Alvin M. Marks, a prolific inventor who held patents on polarized film for sunglasses and a 3-D moviemaking process, among other things, died May 25 in Gardner, Mass. He was 97. The cause was liver and pancreatic cancer, said Molly Bennett Aitken, his former wife.

A man capable of pragmatism and imagination, Marks held 122 patents. An expert in optics, he developed several variants of polarized film used in sunglasses and to reduce glare on television screens; a headlight system to aid night driving; and window panels that change from transparent to opaque and back again.

For much of the latter half of his career, Marks focused on developing alternative and low-cost energy sources. He served as an adviser to President John F. Kennedy and in 1967 was a consultant to the U.S. Senate on new technologies.

His inventions in the energy field include several aerosol electric power generators for home use as well as larger-scale generators. In recent years, he had been developing an array of minute antennas capable of collecting sunlight and transforming it into electricity, as well as a corresponding battery for storing it.
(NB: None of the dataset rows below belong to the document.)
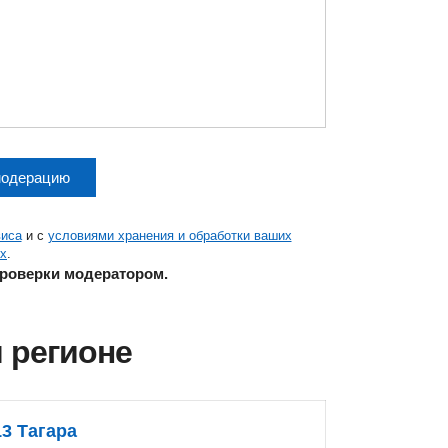
модерацию
виса
и с
условиями хранения и обработки ваших
х
.
проверки модератором.
 регионе
13 Тагара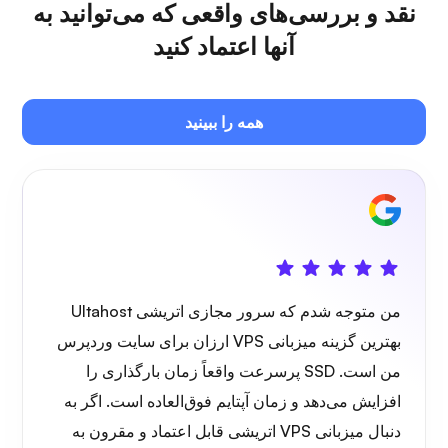
نقد و بررسی‌های واقعی که می‌توانید به
آنها اعتماد کنید
جیتسی
همه را ببینید
پلکس
من متوجه شدم که سرور مجازی اتریشی Ultahost
اونکست
بهترین گزینه میزبانی VPS ارزان برای سایت وردپرس
من است. SSD پرسرعت واقعاً زمان بارگذاری را
افزایش می‌دهد و زمان آپتایم فوق‌العاده است. اگر به
دنبال میزبانی VPS اتریشی قابل اعتماد و مقرون به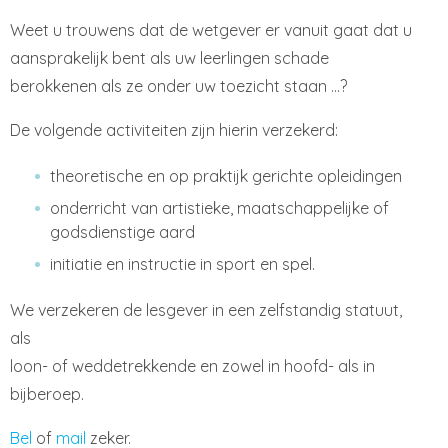
Weet u trouwens dat de wetgever er vanuit gaat dat u
aansprakelijk bent als uw leerlingen schade
berokkenen als ze onder uw toezicht staan ...?
De volgende activiteiten zijn hierin verzekerd:
theoretische en op praktijk gerichte opleidingen
onderricht van artistieke, maatschappelijke of
godsdienstige aard
initiatie en instructie in sport en spel.
We verzekeren de lesgever in een zelfstandig statuut,
als
loon- of weddetrekkende en zowel in hoofd- als in
bijberoep.
Bel
of
mail
zeker.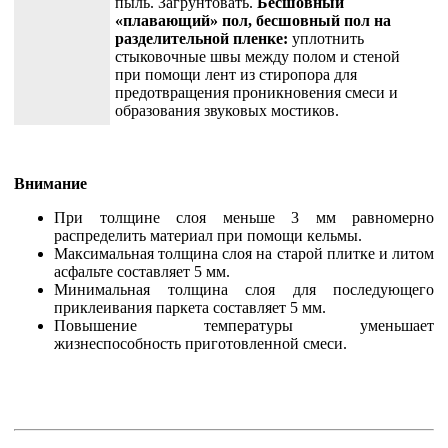
пыль. Загрунтовать.
Бесшовный
«плавающий» пол, бесшовный пол на
разделительной пленке:
уплотнить
стыковочные швы между полом и стеной
при помощи лент из стиропора для
предотвращения проникновения смеси и
образования звуковых мостиков.
Внимание
При толщине слоя меньше 3 мм равномерно
распределить материал при помощи кельмы.
Максимальная толщина слоя на старой плитке и литом
асфальте составляет 5 мм.
Минимальная толщина слоя для последующего
приклеивания паркета составляет 5 мм.
Повышение температуры уменьшает
жизнеспособность приготовленной смеси.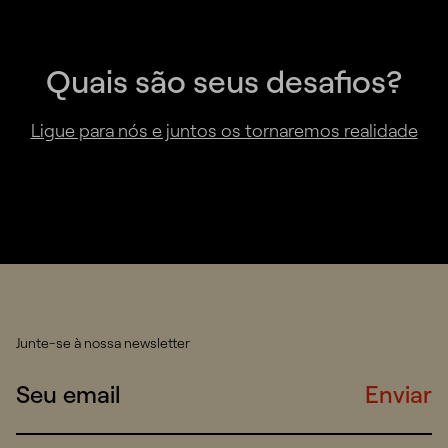
Quais são seus desafios?
Ligue para nós e juntos os tornaremos realidade
Junte-se à nossa newsletter
Enviar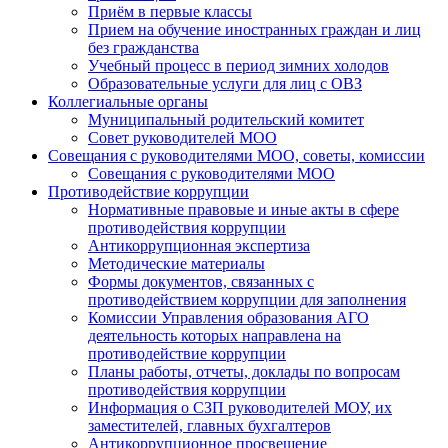
Приём в первые классы
Прием на обучение иностранных граждан и лиц
без гражданства
Учебный процесс в период зимних холодов
Образовательные услуги для лиц с ОВЗ
Коллегиальные органы
Муниципальный родительский комитет
Совет руководителей МОО
Совещания с руководителями МОО, советы, комиссии
Совещания с руководителями МОО
Противодействие коррупции
Нормативные правовые и иные акты в сфере
противодействия коррупции
Антикоррупционная экспертиза
Методические материалы
Формы документов, связанных с
противодействием коррупции для заполнения
Комиссии Управления образования АГО
деятельность которых направлена на
противодействие коррупции
Планы работы, отчеты, доклады по вопросам
противодействия коррупции
Информация о СЗП руководителей МОУ, их
заместителей, главных бухгалтеров
Антикоррупционное просвещение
Born in Brooklyn on Oct. 28, 1910, he got his degree in electrical engineering from Cooper Union. Because he could read German, his former wife said, he spent much of his Navy service during World War II translating Nazi documents.

After his first two marriages ended in divorce, he married Molly Bennett in 1967; they divorced a decade later, and she subsequently married Gerard Aitken III, who became Marks' business partner. Aitken died in 1987, and Marks adopted the two young children his partner and friend had had with his former wife.

In 1989, Marks won a patent with Peter G. Diamandis for perhaps his most audacious invention, a plan to circumvent conventional space travel with a 6.6-million-pound, 180-foot train that would be propelled into outer space. It would cost trillions, but would cut the cost of space exploration drastically.